Часа через полтора после её ухода он вышел из ступора, и, морщась от боли в затёкших ногах, доковылял на коленях до прикроватного столика, где ещё оставалась водка. Допивая бутылку, увидел валявшуюся за торцом дивана скакалку и вспомнил, как несколько лет назад напился в компании переживавшего вторую молодость дяди и почувствовал, что снова влюблён в Станиславу, которую бросил незадолго до этого. Тогда чувство влюблённости заставило его схватить скакалку и целый час прыгать от радости и надежд, от восхитительного ощущения полноты жизни.
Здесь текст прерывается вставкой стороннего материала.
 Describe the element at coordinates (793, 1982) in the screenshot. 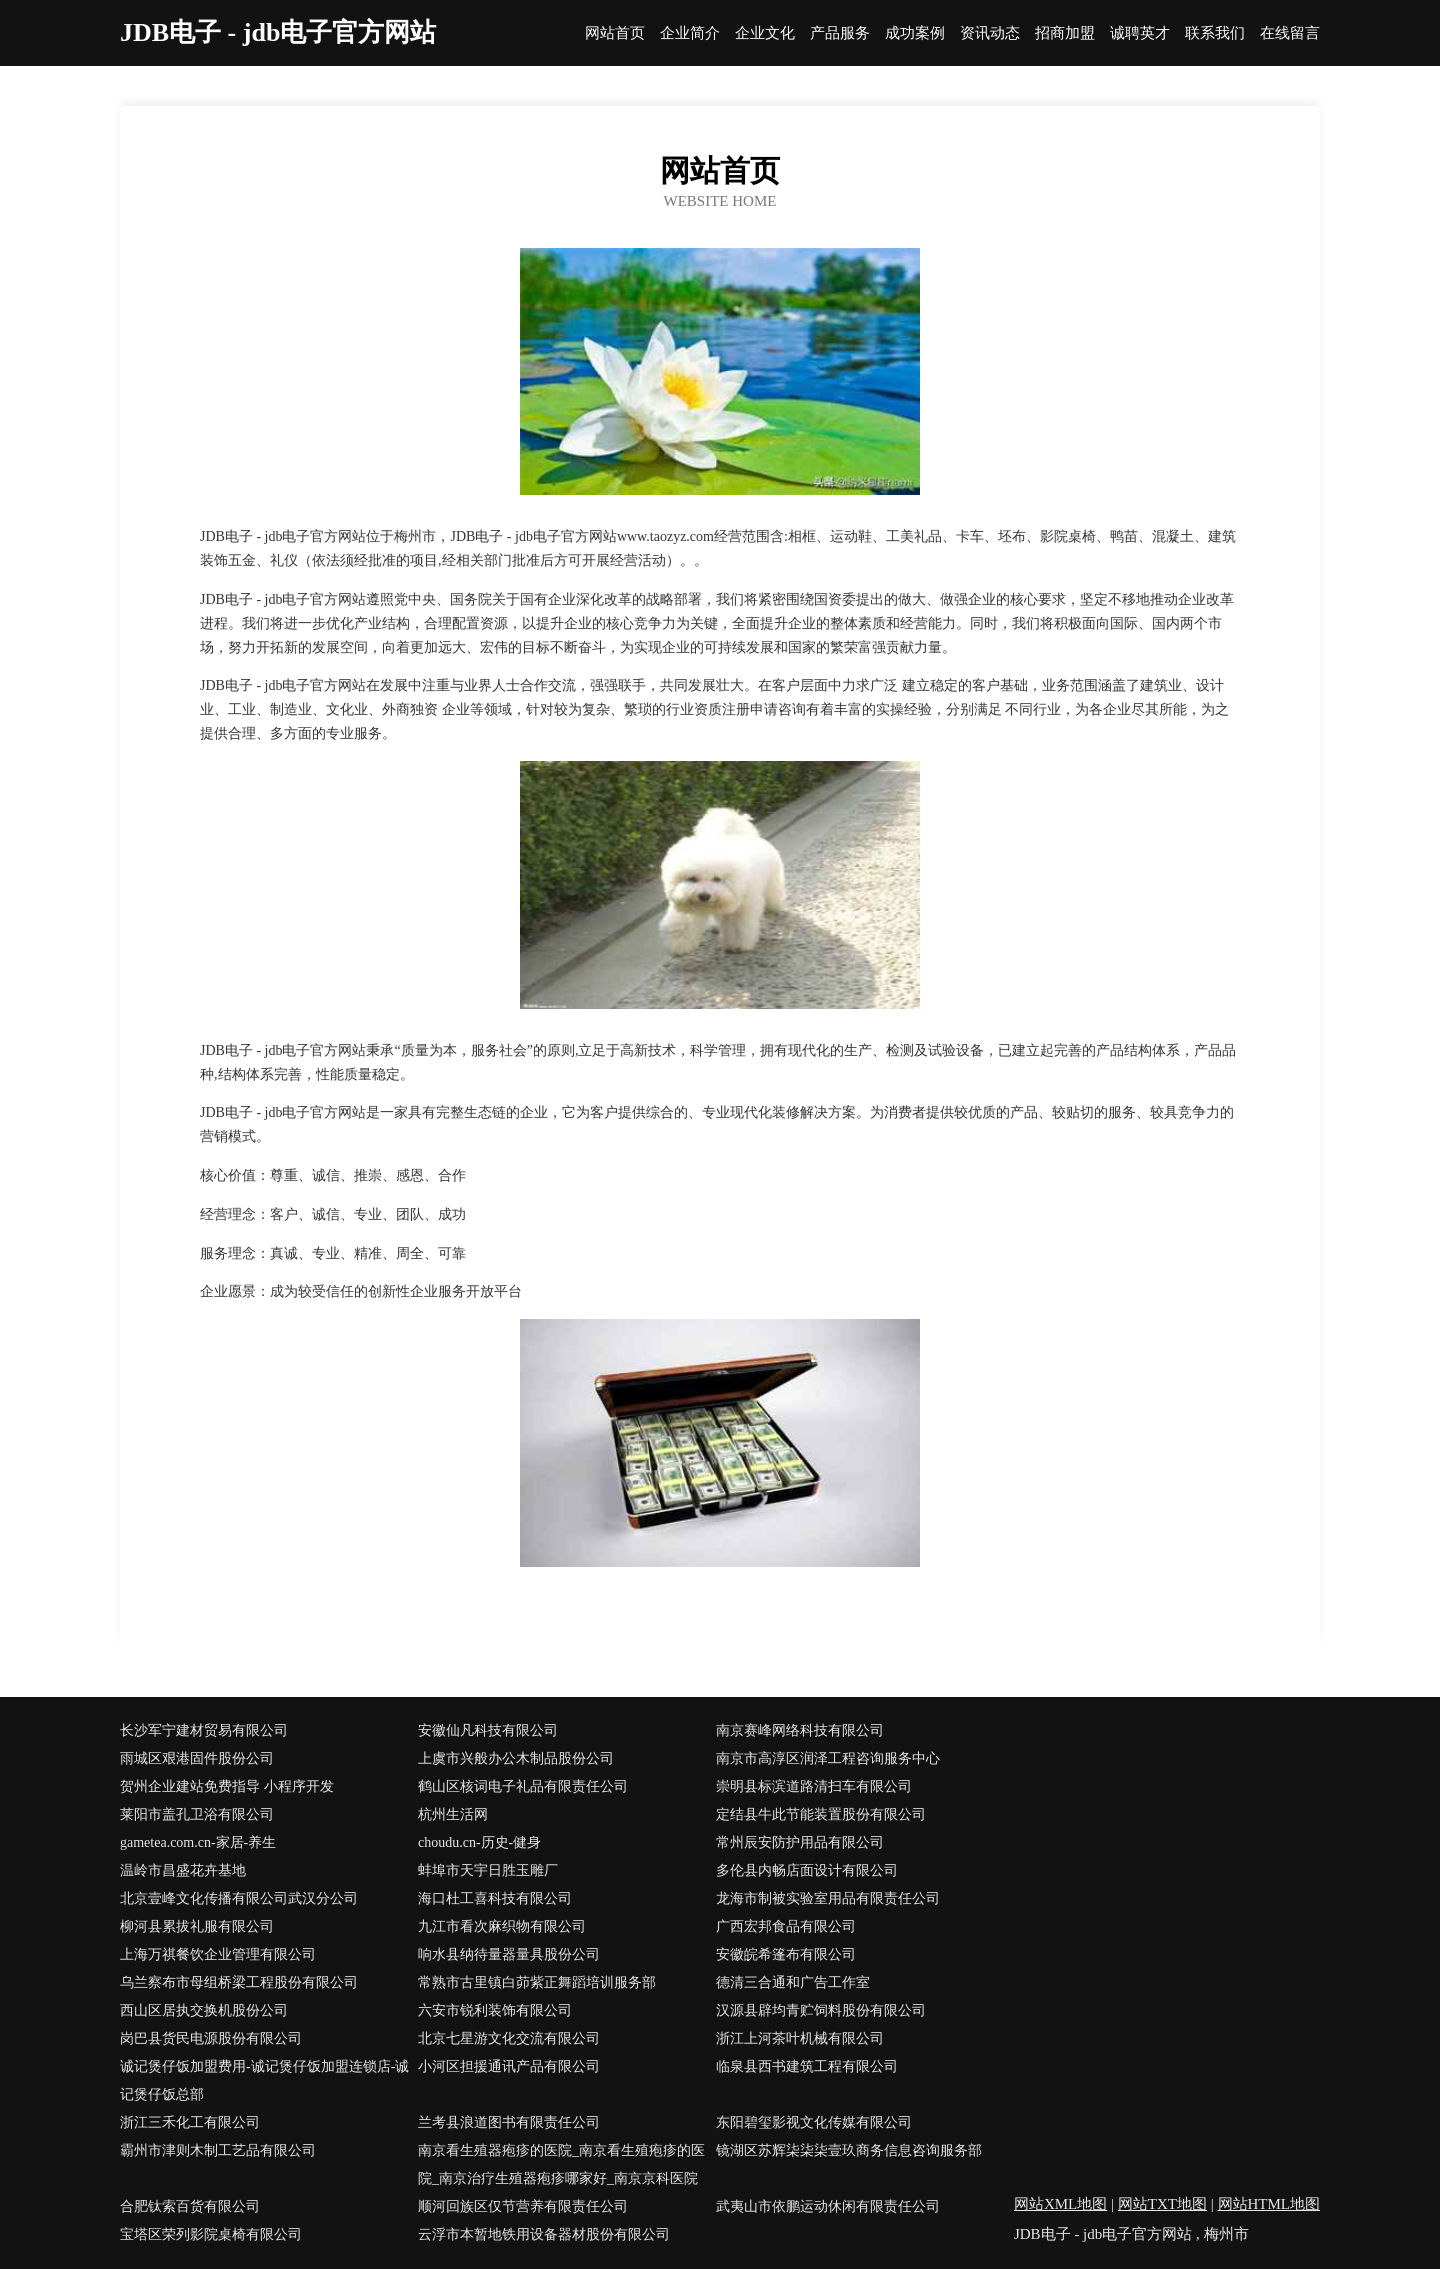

Контраст с нынешней апатией, возникшей в предчувствии конца, был поразительным. В скакалке, попавшейся на глаза именно сейчас, Максу почудилась какая-то неприятная, стыдная, но очень важная рифма с прошлым, и он потянулся за тяжёлым витым шнуром.
Расправляя скакалку, Максим думал о том, насколько омерзительно выглядят после смерти люди, которые вешаются. В детстве он слышал, как взрослые описывали случай с дальним родственником, приладившем однажды сооружённую из брючного ремешка петлю к ручке балконной двери. «Удавился», — говорили взрослые, и это бесстыдное деревенское слово многократно усиливало чувство гадливости. Ему казалось невозможным, что итогом всех пережитых им потрясений станет произнесённый кем-то подленький глагол «удавился». Вариант с ружьём отпадал из-за длины ствола — на собачку, как он видел в каком-то фильме, пришлось бы нажимать большим пальцем ноги, предварительно освобождённой от носка, и это тоже выглядело не очень. «Жалко, элениума почти не осталось. Хотя я же выпил много, с водкой, наверное, и пара таблеток может сработать. Ещё можно таблетки выпить, в ванну лечь и вены порезать. Сознание потеряешь, а там или кровь вытечет или утонешь», — подумал Максим, и уже собрался искать транквилизаторы, но был остановлен новой мыслью. «А почему тогда скакалка эта, зачем? Полгода её не видел, зачем она мне сейчас-то попалась? И про Станиславу я почему сразу вспомнил? Типа с ней прыгал-прыгал — не допрыгал, то есть не допрыгнул? Зато теперь вот… допрыгался… Марта умерла, и не только Марта — Таня ведь мою…», — всхлипнул он, даже мысленно не решаясь произнести «дочку» в таком контексте, — «…как же ей от меня тошно, раз она такое сделала…».